A riveting account of how the Nazi Party came to power and how the failures of the Weimar Republic and the shortsightedness of German politicians allowed it to happen Why did democracy fall apart so quickly and completely in Germany in the 1930s? How did a democratic government allow Adolf Hitler to seize power? In The Death of Democracy, Benjamin Carter Hett answers these questions, and the story he tells has disturbing resonances for our own time. To say that Hitler was elected is too simple. He would never have come to power if Germany's leading politicians had not responded to a spate of populist insurgencies by trying to co-opt him, a strategy that backed them into a corner from which the only way out was to bring the Nazis in. Hett lays bare the misguided confidence of conservative politicians who believed that Hitler and his followers would willingly support them, not recognizing that their efforts to use the Nazis actually played into Hitler's hands. They had willingly given him the tools to turn Germany into a vicious dictatorship. Benjamin Carter Hett is a leading scholar of twentieth-century Germany and a gifted storyteller whose portraits of these feckless politicans show how fragile democracy can be when those in power do not respect it. He offers a powerful lesson for today, when democracy once again finds itself embattled and the siren song of strongmen sounds ever louder.

Eva Braun

Author : Heike B. Gortemaker
Publisher : Vintage
Page : 338 pages
File Size : 54,7 Mb
Release : 2012-12-11
Category : Biography & Autobiography
ISBN : 9780307742605

Get Book

Eva Braun by Heike B. Gortemaker Pdf

From one of Germany’s leading young historians, the first comprehensive biography of Eva Braun, Hitler’s devoted mistress, finally wife, and the hidden First Lady of the Third Reich. In this groundbreaking biography of Eva Braun, German historian Heike Görtemaker reveals Hitler’s mistress as more than just a vapid blonde whose concerns never extended beyond her vanity table. Twenty-three years his junior, Braun first met Hitler when she took a position as an assistant to his personal photographer. Capricious, but uncompromising and fiercely loyal—she married Hitler two days before committing suicide with him in Berlin in 1945—her identity was kept secret by the Third Reich until the final days of the war.
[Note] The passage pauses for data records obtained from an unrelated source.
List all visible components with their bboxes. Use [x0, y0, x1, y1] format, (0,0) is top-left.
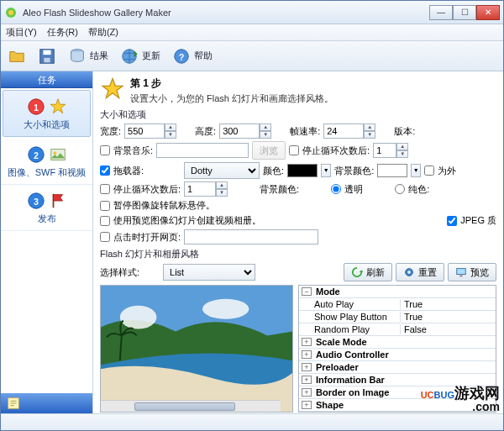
size-row: 宽度: ▲▼ 高度: ▲▼ 帧速率: ▲▼ 版本: [100, 124, 496, 139]
width-spinner[interactable]: ▲▼ [124, 124, 176, 139]
height-input[interactable] [219, 124, 260, 139]
refresh-button[interactable]: 刷新 [344, 263, 392, 281]
sidebar-item-media[interactable]: 2 图像、SWF 和视频 [1, 139, 92, 185]
toolbar-open-button[interactable] [8, 47, 26, 66]
size-section-label: 大小和选项 [100, 108, 496, 121]
height-spinner[interactable]: ▲▼ [219, 124, 271, 139]
prop-row[interactable]: Random PlayFalse [299, 323, 496, 336]
stoploop1-input[interactable] [373, 143, 396, 158]
stoploop1-spinner[interactable]: ▲▼ [373, 143, 408, 158]
menu-project[interactable]: 项目(Y) [6, 26, 37, 39]
scrollbar-thumb[interactable] [134, 402, 235, 411]
clickurl-input[interactable] [184, 229, 318, 244]
preview-scrollbar[interactable] [101, 400, 281, 412]
bgmusic-input[interactable] [156, 143, 249, 158]
expand-icon[interactable]: + [302, 350, 312, 359]
spin-up-icon[interactable]: ▲ [216, 181, 228, 189]
expand-icon[interactable]: + [302, 363, 312, 371]
usepreview-checkbox[interactable] [100, 216, 110, 226]
loader-checkbox[interactable] [100, 166, 110, 176]
gear-icon [403, 266, 415, 278]
color-label: 颜色: [263, 165, 284, 177]
stoploop2-label: 停止循环次数后: [113, 183, 181, 196]
minimize-button[interactable]: — [429, 5, 453, 20]
note-icon [6, 396, 21, 411]
clickurl-row: 点击时打开网页: [100, 229, 496, 244]
width-label: 宽度: [100, 125, 121, 138]
stoploop2-spinner[interactable]: ▲▼ [184, 181, 228, 197]
bgmusic-checkbox[interactable] [100, 145, 110, 155]
framerate-input[interactable] [323, 124, 364, 139]
clickurl-checkbox[interactable] [100, 232, 110, 242]
spin-up-icon[interactable]: ▲ [364, 124, 375, 131]
prop-row[interactable]: Show Play ButtonTrue [299, 311, 496, 323]
loader-label: 拖载器: [113, 165, 144, 177]
toolbar-save-button[interactable] [38, 47, 56, 66]
spin-down-icon[interactable]: ▼ [364, 131, 375, 139]
spin-up-icon[interactable]: ▲ [260, 124, 271, 131]
menu-help[interactable]: 帮助(Z) [88, 26, 118, 39]
toolbar: 结果 更新 ?帮助 [1, 41, 503, 71]
bgcolor2-label: 背景颜色: [260, 183, 299, 196]
color-swatch-black[interactable] [287, 164, 318, 177]
color-swatch-white[interactable] [377, 164, 407, 177]
style-row: 选择样式: List 刷新 重置 预览 [100, 263, 496, 281]
database-icon [68, 47, 87, 66]
prop-category[interactable]: +Scale Mode [299, 336, 496, 349]
step-description: 设置大小，为您的 Flash 幻灯片和画廊选择风格。 [130, 92, 333, 105]
spin-up-icon[interactable]: ▲ [396, 143, 408, 150]
menu-tasks[interactable]: 任务(R) [47, 26, 78, 39]
prop-category[interactable]: +Preloader [299, 361, 496, 374]
monitor-icon [455, 266, 467, 278]
sidebar-item-label: 图像、SWF 和视频 [4, 166, 89, 179]
browse-button[interactable]: 浏览 [252, 141, 286, 160]
transparent-radio[interactable] [331, 184, 341, 194]
stoploop2-input[interactable] [184, 181, 216, 197]
prop-category[interactable]: −Mode [299, 286, 496, 298]
sidebar-item-size-options[interactable]: 1 大小和选项 [3, 90, 91, 137]
framerate-spinner[interactable]: ▲▼ [323, 124, 375, 139]
prop-category[interactable]: +Audio Controller [299, 349, 496, 361]
preview-button[interactable]: 预览 [448, 263, 496, 281]
sidebar-item-label: 大小和选项 [7, 118, 87, 131]
svg-rect-3 [43, 50, 50, 54]
toolbar-help-button[interactable]: ?帮助 [172, 47, 213, 66]
expand-icon[interactable]: + [302, 388, 312, 397]
svg-text:3: 3 [34, 197, 39, 207]
expand-icon[interactable]: + [302, 401, 312, 409]
close-button[interactable]: ✕ [476, 5, 500, 20]
expand-icon[interactable]: + [302, 376, 312, 384]
solid-radio[interactable] [395, 184, 405, 194]
spin-down-icon[interactable]: ▼ [216, 189, 228, 197]
prop-row[interactable]: Auto PlayTrue [299, 298, 496, 311]
loader-row: 拖载器: Dotty 颜色: ▼ 背景颜色: ▼ 为外 [100, 162, 496, 179]
star-large-icon [100, 76, 125, 102]
dropdown-icon[interactable]: ▼ [321, 164, 331, 177]
expand-icon[interactable]: − [302, 287, 312, 296]
svg-point-1 [8, 10, 13, 15]
maximize-button[interactable]: ☐ [453, 5, 476, 20]
stoploop1-checkbox[interactable] [289, 145, 299, 155]
spin-down-icon[interactable]: ▼ [396, 150, 408, 158]
spin-up-icon[interactable]: ▲ [165, 124, 176, 131]
app-icon [4, 6, 18, 19]
pause-checkbox[interactable] [100, 201, 110, 211]
spin-down-icon[interactable]: ▼ [165, 131, 176, 139]
reset-button[interactable]: 重置 [396, 263, 444, 281]
sidebar-item-publish[interactable]: 3 发布 [1, 185, 92, 231]
sidebar: 任务 1 大小和选项 2 图像、SWF 和视频 3 发布 [1, 71, 93, 413]
spin-down-icon[interactable]: ▼ [260, 131, 271, 139]
bgmusic-label: 背景音乐: [113, 145, 153, 157]
toolbar-results-button[interactable]: 结果 [68, 47, 108, 66]
stoploop2-checkbox[interactable] [100, 184, 110, 194]
width-input[interactable] [124, 124, 165, 139]
stoploop1-label: 停止循环次数后: [302, 145, 370, 157]
loader-select[interactable]: Dotty [184, 162, 260, 179]
style-select[interactable]: List [163, 264, 255, 281]
toolbar-update-button[interactable]: 更新 [120, 47, 160, 66]
gallery-preview[interactable] [100, 285, 293, 413]
outside-checkbox[interactable] [424, 166, 434, 176]
jpeg-checkbox[interactable] [447, 216, 457, 226]
dropdown-icon[interactable]: ▼ [411, 164, 421, 177]
expand-icon[interactable]: + [302, 338, 312, 346]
Through exhaustive research, newly discovered documentation, and anecdotal accounts, Görtemaker turns preconceptions about Eva Braun and Hitler on their head, and builds a portrait of the little-known Hitler far from the public eye.

1933

Author : Philip Metcalfe
Publisher : Open Road Media
Page : 481 pages
File Size : 55,9 Mb
Release : 2016-04-26
Category : History
ISBN : 9781504033602

Get Book

1933 by Philip Metcalfe Pdf

“Using letters, diaries, and memoirs, Metcalfe distills the personalities, viewpoints, and day-to-day reactions of five alert and often directly involved witnesses to Hitler’s consolidation of power. They are: U.S. Ambassador to Germany, William Dodd, and his high-spirited daughter, Martha; Bella Fromm, a glamorous German society columnist who was Jewish and made no secret of it; Ernest Hanfstaengl, Hitler’s somewhat buffoonish foreign-press chief; and Rudolf Diels, the first head of the Gestapo.” —Publishers Weekly

Hitler's Berlin

Author : Thomas Friedrich
Publisher : Yale University Press
Page : 514 pages
File Size : 53,9 Mb
Release : 2012-07-10
Category : History
ISBN : 9780300166705

Get Book

Hitler's Berlin by Thomas Friedrich Pdf

A leading expert on the 20th-century history of Berlin, employing new and little-known German sources to track Hitler's attitudes and plans for the city, presents a fascinating new account of Hitler's relationship with Berlin, a place filled with grandiose architecture and imperial ideals, which he used as a platform for his political agenda.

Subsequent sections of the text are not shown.